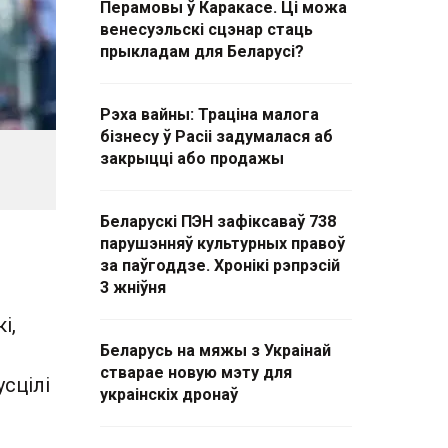
Перамовы ў Каракасе. Ці можа
венесуэльскі сцэнар стаць
прыкладам для Беларусі?
Рэха вайны: Траціна малога
бізнесу ў Расіі задумалася аб
закрыцці або продажы
Беларускі ПЭН зафіксаваў 738
парушэнняў культурных правоў
за паўгоддзе. Хронікі рэпрэсій
3 жніўня
і,
Беларусь на мяжы з Украінай
стварае новую мэту для
сцілі
украінскіх дронаў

____________________

= ACTION ITEM =
Return the listing above unaltered, omitting its pictures.

= YOUR SOLUTION =
Перамовы ў Каракасе. Ці можа
венесуэльскі сцэнар стаць
прыкладам для Беларусі?
Рэха вайны: Траціна малога
бізнесу ў Расіі задумалася аб
закрыцці або продажы
Беларускі ПЭН зафіксаваў 738
парушэнняў культурных правоў
за паўгоддзе. Хронікі рэпрэсій
3 жніўня
і,
Беларусь на мяжы з Украінай
стварае новую мэту для
сцілі
украінскіх дронаў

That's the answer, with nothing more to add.